Delete pregnant and set age to 0

# Victims

In [2]:
import pandas as pd
import numpy as np

In [3]:
import pickle

def save_obj(obj, name ):
    with open('obj/'+ name + '.pkl', 'wb') as f:
        pickle.dump(obj, f, pickle.HIGHEST_PROTOCOL)

def load_obj(name):
    with open('obj/' + name + '.pkl', 'rb') as f:
        return pickle.load(f)

In [57]:
dtype_victims={
    'case_id': str,
    'id': int,
    'party_number': int,
    'victim_age': pd.Int16Dtype(), # 999?
    'victim_degree_of_injury': str,# map to ints
    'victim_ejected': pd.Int16Dtype(),
    'victim_role': int,# map to ints
    'victim_safety_equipment_1': str,# map char to ints
    'victim_safety_equipment_2': str,# map char to ints
    'victim_seating_position': pd.Int16Dtype(),# no letters in data so we can use ints
    'victim_sex': str, #char
}

In [58]:
victims_data = pd.read_csv("CSV-2018/victims2018.csv",dtype=dtype_victims,usecols=dtype_victims.keys()) 

In [59]:
clean_data = victims_data.copy()

In [65]:
translation_victim_degree_of_injury = {
    "killed": 1,
    "severe injury": 2,
    "other visible injury": 3,
    "complaint of pain": 4,
    "suspected serious injury": 5,
    "suspected minor injury": 6,
    "possible injury": 7,
    "no injury": 0,
    "7": 7,
}

translation_victim_ejected = {
    "not ejected": 0,
    "fully ejected": 1,
    "partially ejected": 2,
    "unknown": 3,
}

#translation_victim_role = {
#    "driver": 1,
#    "passenger (includes non-operator on bicycle or any victim on/in parked vehicle or multiple victims on/in non-motor vehicle)": 2,
#    "pedestrian": 3,
#    "bicyclist": 4,
#    "other (single victim on/in non-motor vehicle; e.g. ridden animal, horse-drawn carriage, train, or building)": 5,
#    "non-injured party": 6,
#}

translation_victim_sex = {
    "male": 'M',
    "female": 'F',
}

In [66]:
clean_data["victim_degree_of_injury"] = victims_data["victim_degree_of_injury"].map(lambda s: translation_victim_degree_of_injury.get(s, None)).astype(pd.Int16Dtype())
clean_data["victim_sex"] = victims_data["victim_sex"].map(lambda s: translation_victim_sex.get(s, None))
clean_data["victim_ejected"] = victims_data["victim_ejected"].map(lambda s: None if pd.isna(s) or s>3 or s <0 else s).astype(pd.Int16Dtype())
clean_data["victim_seating_position"] = victims_data["victim_seating_position"].map(lambda s: None if pd.isna(s) else 2 if s==3 or s==4 or s==5 or s==6 else s).astype(pd.Int16Dtype())

For victim seating position, we removed duplicated data and therefore map values from 2-6 to 2.

In victim_ejected column, there were 4 values that were 4. Since 4 is not one of the preset options for victim_ejected we decided to replace the 4's by null

---------------------------------------

# Create CSV files

## Victim CSV

In [67]:
tmp_keys=[
    'case_id',
    'id',
    'party_number',
    'victim_age',
    'victim_degree_of_injury',
    'victim_ejected',
    'victim_role',
    'victim_seating_position',
    'victim_sex',
]
victims_csv = clean_data[tmp_keys].copy()

### Handle pregnancy

In order to clean the data and make querying easier, we decided to create a new field: "unborn" which is a boolean telling if the victim was born or not.

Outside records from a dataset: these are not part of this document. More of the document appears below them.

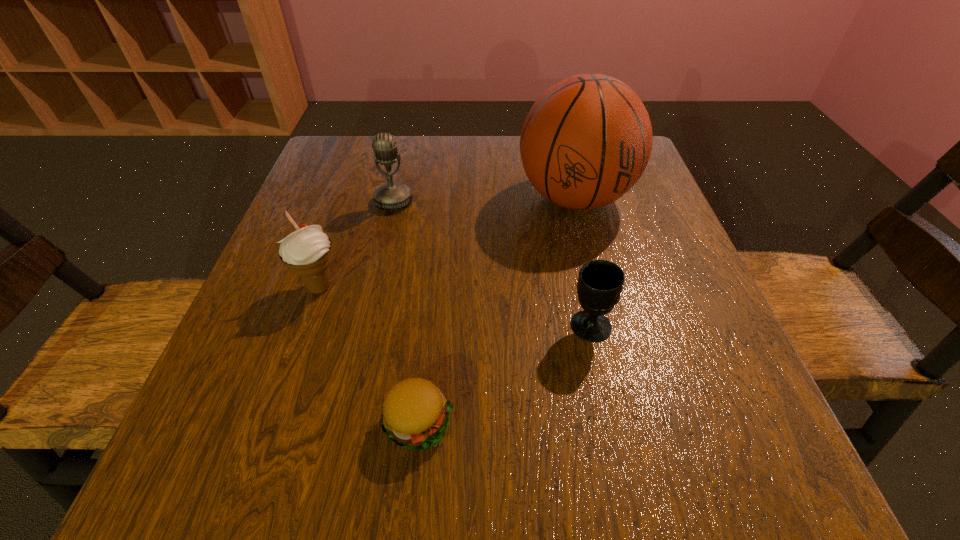 This screenshot has width=960, height=540. In order to click on vacant area situated on the front of the icecream in this screenshot , I will do `click(291, 370)`.

The height and width of the screenshot is (540, 960). Identify the location of vacant space located on the back of the chalice. (578, 272).

Locate an element on the screen. This screenshot has width=960, height=540. free spot located on the right of the hamburger is located at coordinates (526, 422).

Where is `basketball situated at the far edge`? This screenshot has width=960, height=540. basketball situated at the far edge is located at coordinates (586, 141).

The height and width of the screenshot is (540, 960). Find the location of `microphone located in the far edge section of the desktop`. microphone located in the far edge section of the desktop is located at coordinates (392, 195).

What are the coordinates of `object situated at the near edge` in the screenshot? It's located at (415, 415).

The width and height of the screenshot is (960, 540). Identify the location of microphone situated at the left edge. (392, 195).

Locate an element on the screen. icecream that is positioned at the left edge is located at coordinates (307, 252).

Locate an element on the screen. The width and height of the screenshot is (960, 540). object positioned at the right edge is located at coordinates (586, 141).

Where is `object that is positioned at the far left corner`? object that is positioned at the far left corner is located at coordinates (392, 195). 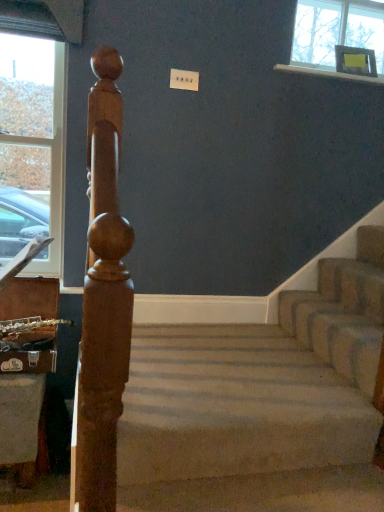 Question: From the image's perspective, does beige carpeted stairs at center appear lower than clear glass window at left?

Choices:
 (A) no
 (B) yes

Answer: (B)

Question: Does beige carpeted stairs at center appear on the right side of clear glass window at left?

Choices:
 (A) no
 (B) yes

Answer: (B)

Question: Can you confirm if beige carpeted stairs at center is bigger than clear glass window at left?

Choices:
 (A) yes
 (B) no

Answer: (A)

Question: Is beige carpeted stairs at center at the left side of clear glass window at left?

Choices:
 (A) yes
 (B) no

Answer: (B)

Question: Is clear glass window at left at the back of beige carpeted stairs at center?

Choices:
 (A) yes
 (B) no

Answer: (B)

Question: From a real-world perspective, is beige carpeted stairs at center located higher than clear glass window at left?

Choices:
 (A) yes
 (B) no

Answer: (B)

Question: Can we say polished wood post at left lies outside clear glass window at left?

Choices:
 (A) yes
 (B) no

Answer: (A)

Question: Can you confirm if polished wood post at left is shorter than clear glass window at left?

Choices:
 (A) yes
 (B) no

Answer: (B)

Question: Can you confirm if polished wood post at left is wider than clear glass window at left?

Choices:
 (A) yes
 (B) no

Answer: (A)

Question: From the image's perspective, does polished wood post at left appear lower than clear glass window at left?

Choices:
 (A) yes
 (B) no

Answer: (A)

Question: Does polished wood post at left have a smaller size compared to clear glass window at left?

Choices:
 (A) yes
 (B) no

Answer: (B)

Question: Is polished wood post at left closer to camera compared to clear glass window at left?

Choices:
 (A) yes
 (B) no

Answer: (A)

Question: Would you say beige carpeted stairs at center is part of white glossy window sill at upper right's contents?

Choices:
 (A) yes
 (B) no

Answer: (B) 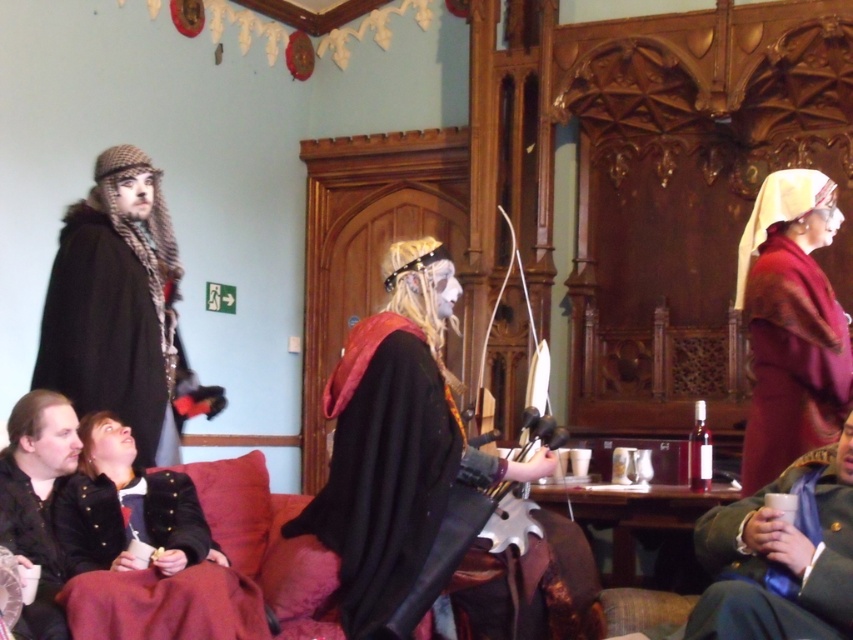 You are a costume designer preparing for a play. You need to arrange two costumes on a display rack. The dark brown woolen robe at left and the black leather jacket at lower left must be placed according to their positions in the original image. Which costume should be placed to the left of the other?

The dark brown woolen robe at left should be placed to the left of the black leather jacket at lower left because in the original image, the dark brown woolen robe at left is positioned on the left side of the black leather jacket at lower left.

From the picture: You are an actor in a play and need to position yourself exactly where the matte black cape at center is located. What are the coordinates of the spot where you should stand?

The coordinates for the matte black cape at center are at point [395,440]. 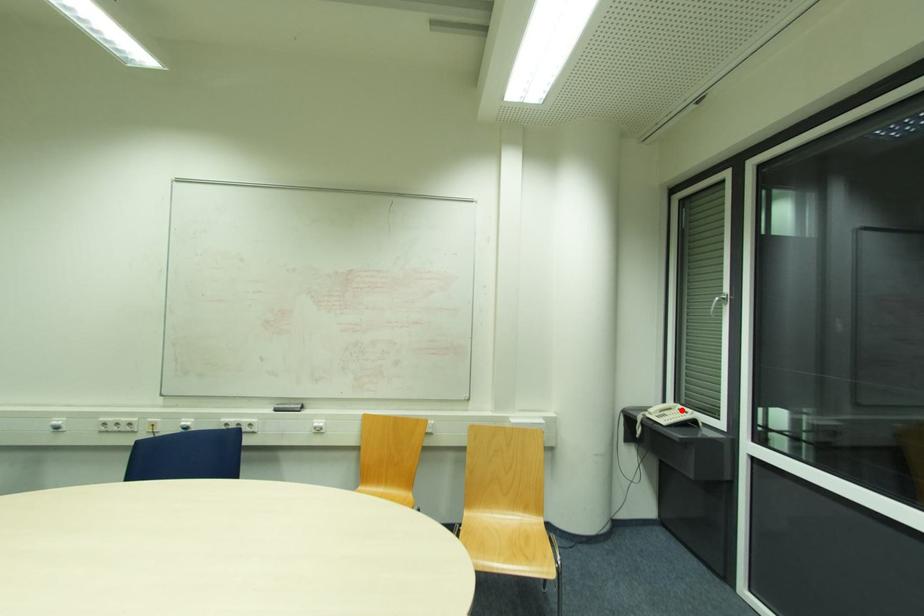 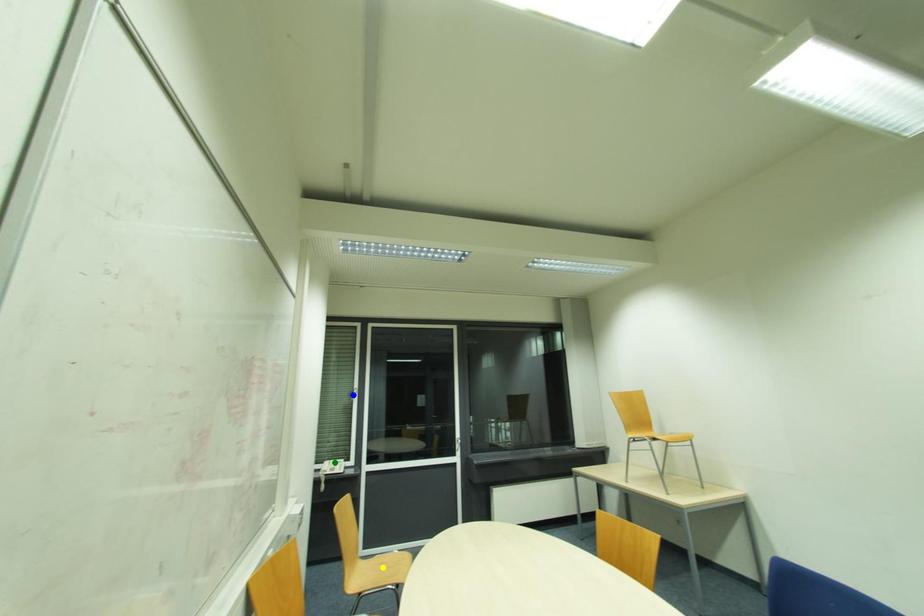 Question: I am providing you with two images of the same scene from different viewpoints. A red point is marked on the first image. You are given multiple points on the second image. Which spot in image 2 lines up with the point in image 1?

Choices:
 (A) yellow point
 (B) green point
 (C) blue point

Answer: (B)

We set "unborn" from the convention saying that if the age is a 999 then the victim is the fetus of a pregnant woman. Then we replaced the age 999 by None. We chose to replace it by None and not 0 because we thought it would make more sense and that it would be weird if the mean of age of a 30 years old pregnant woman is 15 years.

In [68]:
victims_csv["unborn"] = victims_csv['victim_age'].map(lambda x: None if pd.isna(x) else 'T' if x==999 else 'F')
victims_csv["victim_age"] = victims_data["victim_age"].map(lambda age: None if not pd.isna(age) and age == 999 else age).astype(pd.Int16Dtype())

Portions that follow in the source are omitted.